Implementation Considerations for Telehealth Programs Serving Older Adults

Telehealth can be an important tool for ensuring that older adults living in rural communities can age in place while still meeting their healthcare needs. For example, telehealth can facilitate the ability of older adults to receive care in their homes, help older adults adhere to their medication regimen, and connect caregivers of older adults to support and advice.

Many rural communities are also implementing telehealth programs for older adults in skilled nursing facilities in order to decrease hospitalizations and increase access to care for older adults with complex healthcare needs. Successful implementation of telehealth programs in skilled nursing facilities requires ensuring that facility leadership support the telehealth program, training clinical staff to use telehealth equipment, and integrating telehealth into existing policies and workflows. One approach to facilitating implementation is to pilot new telehealth programs with a few high-utilizers of healthcare services. These individuals can provide feedback on the process and allow clinical staff to put their training into practice.

Engaging caregivers can be critical to the success of telehealth programs for older adults.
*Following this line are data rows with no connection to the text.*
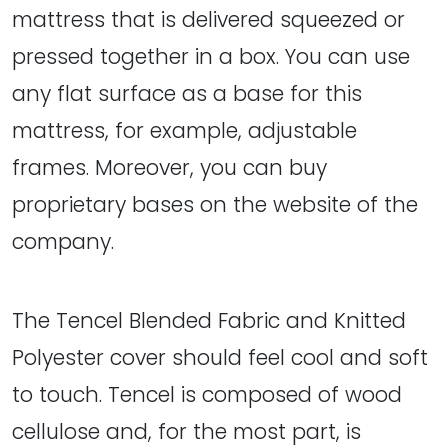
mattress that is delivered squeezed or
pressed together in a box. You can use
any flat surface as a base for this
mattress, for example, adjustable
frames. Moreover, you can buy
proprietary bases on the website of the
company.
The Tencel Blended Fabric and Knitted
Polyester cover should feel cool and soft
to touch. Tencel is composed of wood
cellulose and, for the most part, is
Rural telehealth programs may need to allocate funds to train both caregivers and patients about telehealth technologies. For example, remote patient monitoring programs may need to engage caregivers to ensure that devices are working correctly and transmitting the necessary data to telehealth program staff. Rural communities may also consider using telehealth to ease caregiver burden. For example, the evidence-based STAR-Caregiver training program in Oregon uses telehealth in order to increase engagement of rural caregivers of patients with dementia.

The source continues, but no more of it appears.